(Data items)
_ _ _ _ _ _ _

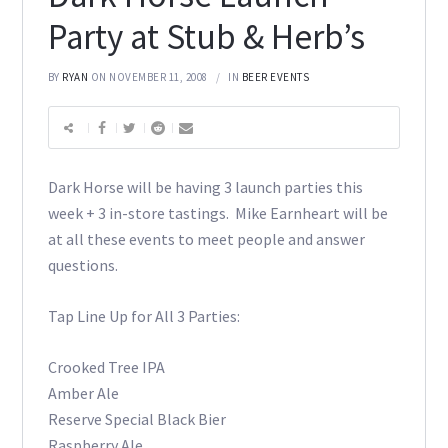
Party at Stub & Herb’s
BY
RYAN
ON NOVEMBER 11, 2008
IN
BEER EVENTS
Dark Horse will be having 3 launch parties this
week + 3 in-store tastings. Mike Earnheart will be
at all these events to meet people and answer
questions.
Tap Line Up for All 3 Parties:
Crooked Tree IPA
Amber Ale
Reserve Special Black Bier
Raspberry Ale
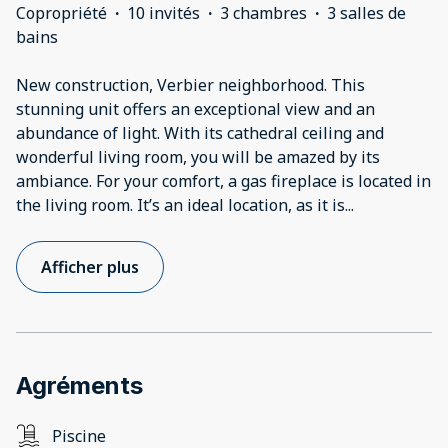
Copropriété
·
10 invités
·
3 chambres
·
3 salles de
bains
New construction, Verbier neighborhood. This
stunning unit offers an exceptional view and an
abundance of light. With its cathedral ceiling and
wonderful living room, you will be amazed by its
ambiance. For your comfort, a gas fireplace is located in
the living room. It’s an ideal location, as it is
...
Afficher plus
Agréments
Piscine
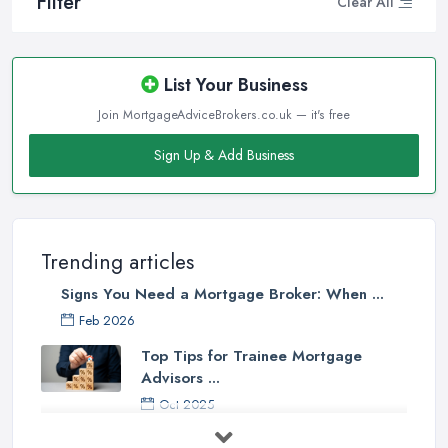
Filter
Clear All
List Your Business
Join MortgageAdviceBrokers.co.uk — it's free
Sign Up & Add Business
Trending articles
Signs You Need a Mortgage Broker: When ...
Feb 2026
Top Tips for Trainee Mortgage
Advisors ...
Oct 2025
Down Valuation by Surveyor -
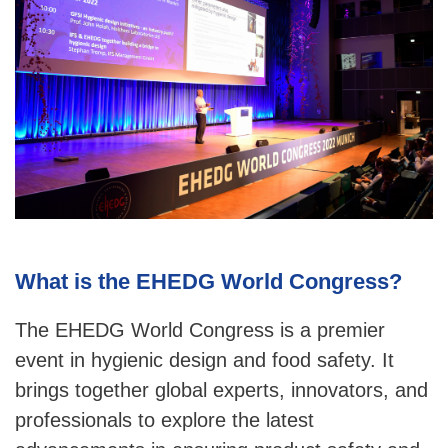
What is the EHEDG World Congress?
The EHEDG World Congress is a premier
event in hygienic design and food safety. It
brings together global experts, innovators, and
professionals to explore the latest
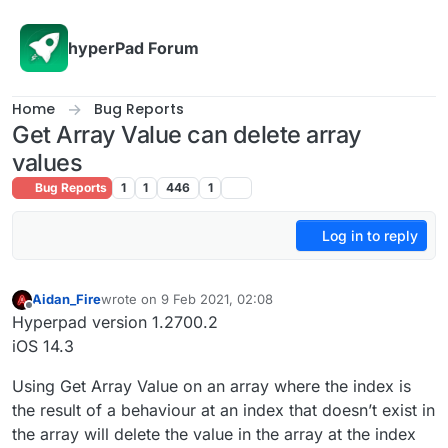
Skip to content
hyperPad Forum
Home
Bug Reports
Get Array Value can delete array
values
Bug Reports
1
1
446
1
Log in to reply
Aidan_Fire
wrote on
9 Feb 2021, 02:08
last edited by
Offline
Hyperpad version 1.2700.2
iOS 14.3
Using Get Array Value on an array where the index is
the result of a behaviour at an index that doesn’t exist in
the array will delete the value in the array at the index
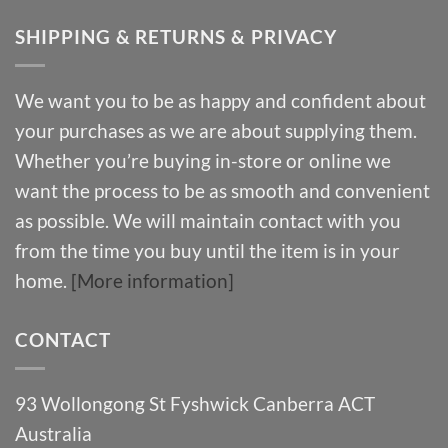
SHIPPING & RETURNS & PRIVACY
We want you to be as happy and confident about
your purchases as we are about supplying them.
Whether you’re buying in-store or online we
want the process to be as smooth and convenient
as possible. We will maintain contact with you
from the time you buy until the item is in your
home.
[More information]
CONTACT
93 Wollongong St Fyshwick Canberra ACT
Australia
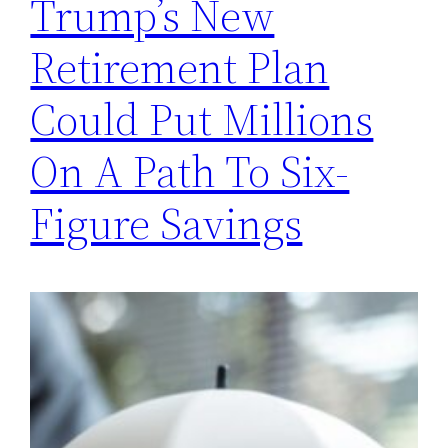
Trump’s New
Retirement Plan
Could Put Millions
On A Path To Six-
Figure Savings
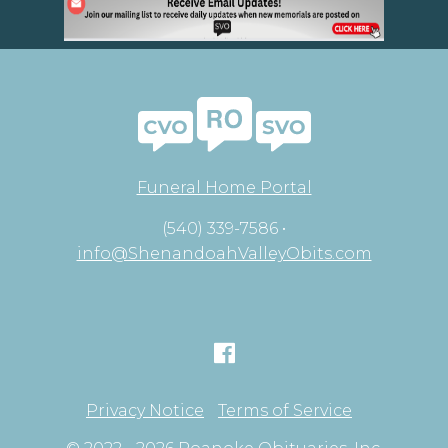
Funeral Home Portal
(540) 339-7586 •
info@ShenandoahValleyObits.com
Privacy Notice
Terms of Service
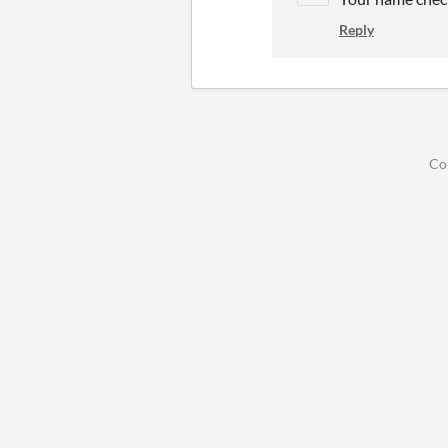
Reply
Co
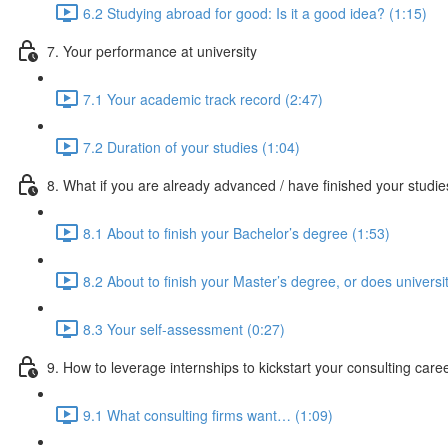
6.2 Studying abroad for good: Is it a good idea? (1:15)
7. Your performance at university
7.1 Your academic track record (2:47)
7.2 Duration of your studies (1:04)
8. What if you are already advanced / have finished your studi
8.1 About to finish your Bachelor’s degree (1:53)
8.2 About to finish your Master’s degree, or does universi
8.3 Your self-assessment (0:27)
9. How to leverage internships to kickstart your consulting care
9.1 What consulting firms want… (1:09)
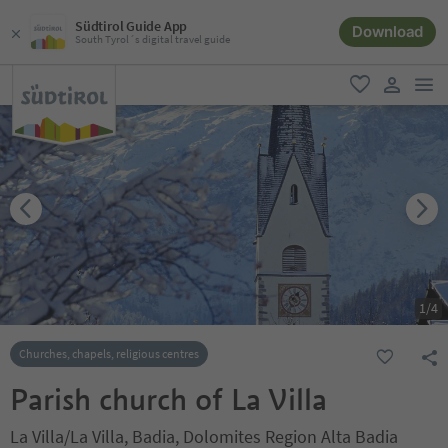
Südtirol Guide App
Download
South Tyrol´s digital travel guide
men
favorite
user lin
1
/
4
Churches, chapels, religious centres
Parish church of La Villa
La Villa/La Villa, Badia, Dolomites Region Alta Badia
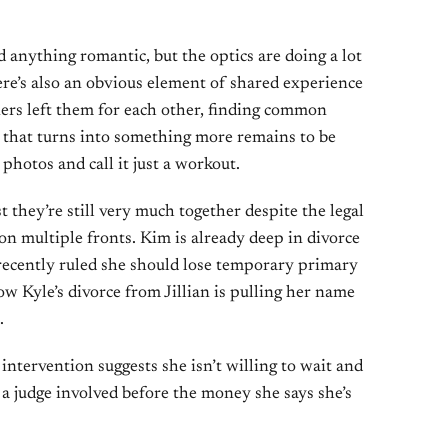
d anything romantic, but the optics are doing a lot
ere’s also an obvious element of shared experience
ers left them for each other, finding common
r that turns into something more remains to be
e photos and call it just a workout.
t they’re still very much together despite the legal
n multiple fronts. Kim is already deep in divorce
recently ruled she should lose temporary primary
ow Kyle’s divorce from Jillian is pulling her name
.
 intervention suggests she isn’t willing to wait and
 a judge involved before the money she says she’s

_ _ _ _ _ _ _

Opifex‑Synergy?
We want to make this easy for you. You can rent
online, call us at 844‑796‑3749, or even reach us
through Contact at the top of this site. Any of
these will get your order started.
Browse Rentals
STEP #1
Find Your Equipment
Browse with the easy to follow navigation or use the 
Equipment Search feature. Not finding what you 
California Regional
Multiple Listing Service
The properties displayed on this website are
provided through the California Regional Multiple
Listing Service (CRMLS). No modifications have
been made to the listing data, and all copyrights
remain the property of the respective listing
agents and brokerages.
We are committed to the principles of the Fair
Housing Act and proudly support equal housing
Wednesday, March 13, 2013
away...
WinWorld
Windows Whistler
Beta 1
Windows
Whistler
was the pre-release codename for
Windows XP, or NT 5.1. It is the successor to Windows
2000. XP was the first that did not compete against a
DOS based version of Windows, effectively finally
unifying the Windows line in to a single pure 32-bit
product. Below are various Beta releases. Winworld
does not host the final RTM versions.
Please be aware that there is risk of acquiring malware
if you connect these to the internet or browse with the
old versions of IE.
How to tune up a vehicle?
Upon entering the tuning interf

_ _ _ _ _ _ _

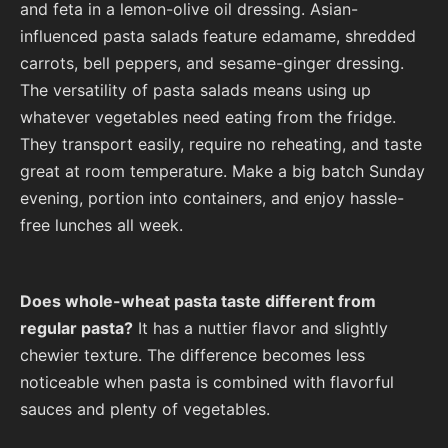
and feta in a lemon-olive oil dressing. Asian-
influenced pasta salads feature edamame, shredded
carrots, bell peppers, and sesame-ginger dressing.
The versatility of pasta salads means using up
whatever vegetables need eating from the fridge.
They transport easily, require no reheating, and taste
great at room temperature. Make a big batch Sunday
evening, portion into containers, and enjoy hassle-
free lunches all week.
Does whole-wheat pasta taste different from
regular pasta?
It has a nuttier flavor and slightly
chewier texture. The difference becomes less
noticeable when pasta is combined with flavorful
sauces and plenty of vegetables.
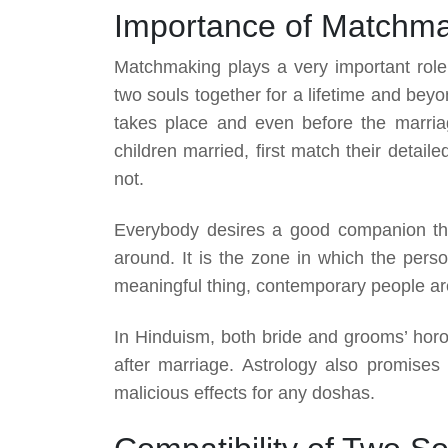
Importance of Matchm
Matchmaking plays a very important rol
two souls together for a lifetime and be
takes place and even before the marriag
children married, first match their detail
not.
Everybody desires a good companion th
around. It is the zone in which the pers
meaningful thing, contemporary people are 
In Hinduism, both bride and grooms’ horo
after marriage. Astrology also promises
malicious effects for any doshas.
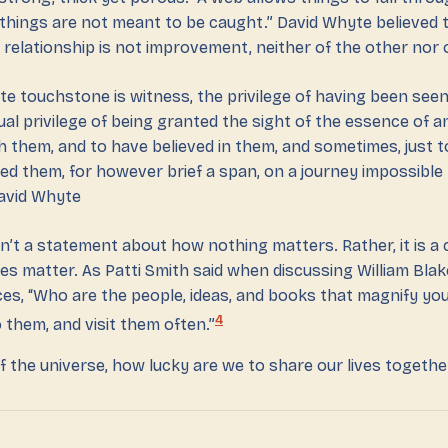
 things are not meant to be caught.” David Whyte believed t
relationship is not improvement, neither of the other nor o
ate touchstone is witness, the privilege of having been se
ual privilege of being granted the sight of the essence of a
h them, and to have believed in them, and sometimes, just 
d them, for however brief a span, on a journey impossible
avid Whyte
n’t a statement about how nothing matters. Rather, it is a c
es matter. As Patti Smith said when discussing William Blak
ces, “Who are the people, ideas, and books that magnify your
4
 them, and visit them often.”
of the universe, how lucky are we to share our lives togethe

_ _ _ _ _ _ _

▸ Your goal: Copy exactly, without pictures, the lines above from the one with "Party at Stub & Herb’s" down to the one with "Could Put Millions", inclusive.

▸ Output for this task:
Party at Stub & Herb’s
BY
RYAN
ON NOVEMBER 11, 2008
IN
BEER EVENTS
Dark Horse will be having 3 launch parties this
week + 3 in-store tastings. Mike Earnheart will be
at all these events to meet people and answer
questions.
Tap Line Up for All 3 Parties:
Crooked Tree IPA
Amber Ale
Reserve Special Black Bier
Raspberry Ale
Copropriété
·
10 invités
·
3 chambres
·
3 salles de
bains
New construction, Verbier neighborhood. This
stunning unit offers an exceptional view and an
abundance of light. With its cathedral ceiling and
wonderful living room, you will be amazed by its
ambiance. For your comfort, a gas fireplace is located in
the living room. It’s an ideal location, as it is
...
Afficher plus
Agréments
Piscine
Filter
Clear All
List Your Business
Join MortgageAdviceBrokers.co.uk — it's free
Sign Up & Add Business
Trending articles
Signs You Need a Mortgage Broker: When ...
Feb 2026
Top Tips for Trainee Mortgage
Advisors ...
Oct 2025
Down Valuation by Surveyor -
What is the EHEDG World Congress?
The EHEDG World Congress is a premier
event in hygienic design and food safety. It
brings together global experts, innovators, and
professionals to explore the latest
Skip to content
hyperPad Forum
Home
Bug Reports
Get Array Value can delete array
values
Bug Reports
1
1
446
1
Log in to reply
Aidan_Fire
wrote on
9 Feb 2021, 02:08
last edited by
Offline
Hyperpad version 1.2700.2
iOS 14.3
Using Get Array Value on an array where the index is
the result of a behaviour at an index that doesn’t exist in
the array will delete the value in the array at the index
SHIPPING & RETURNS & PRIVACY
We want you to be as happy and confident about
your purchases as we are about supplying them.
Whether you’re buying in-store or online we
want the process to be as smooth and convenient
as possible. We will maintain contact with you
from the time you buy until the item is in your
home.
[More information]
CONTACT
93 Wollongong St Fyshwick Canberra ACT
Australia
Trump’s New
Retirement Plan
Could Put Millions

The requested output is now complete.